We have split the polynomial on the left side into a product of two linear factors. In other words, we have *factorized the polynomial*. Here is another example of **factorization**:

\[{x^3} - 6{x^2} + 11x - 6 = \left( {x - 1} \right)\left( {x - 2} \right)\left( {x - 3} \right)\]

Can we always split a polynomial into a product of (simpler) factors? Note that at our level, we are only dealing with polynomials which have *real numbers as coefficients* – complex coefficients are outside the scope of on discussion. Given this constraint, we cannot always split a particular polynomial into simpler factors. For example, \(p\left( x \right):{x^2} + x + 1\) has no (two) linear factors (try it!).

Now, suppose that a polynomial \(p\left( x \right)\) has a linear factor, \(q\left( x \right):x - a\). The Remainder Theorem tells us that if we substitute *x* equal to *a* in \(p\left( x \right)\), we will obtain 0, that is, \(p\left( a \right) = 0\). This should be obvious to you by now. If \(q\left( x \right)\) is a factor of \(p\left( x \right)\), then we have

\[p\left( x \right) = \left( {x - a} \right)r\left( x \right)\]

where \(r\left( x \right)\) is a polynomial of degree one less than the degree of \(p\left( x \right)\).
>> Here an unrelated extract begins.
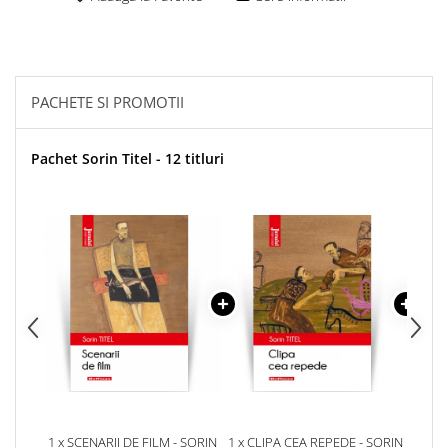
PACHETE SI PROMOTII
Pachet Sorin Titel - 12 titluri
1 x SCENARII DE FILM - SORIN
1 x CLIPA CEA REPEDE - SORIN
1 x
Now, substituting *x* equal to *a* on both sides, we immediately have \(p\left( a \right) = 0\).

A polynomial of degree *n* can have at the most *n* linear factors, but as we have already seen, it may not always have *n* linear factors. Consider

\[p\left( x \right):{x^4} - 1\]

When we factorize this, we have

\(p\left( x \right) = \left( {{x^2} + 1} \right)\left( {x - 1} \right)\left( {x + 1} \right)\)

This has three factors, two of which are linear and one is a quadratic. The quadratic factor \({x^2} + 1\) cannot be factorized further into (two) linear factors as long as we are restricted to considering real polynomials.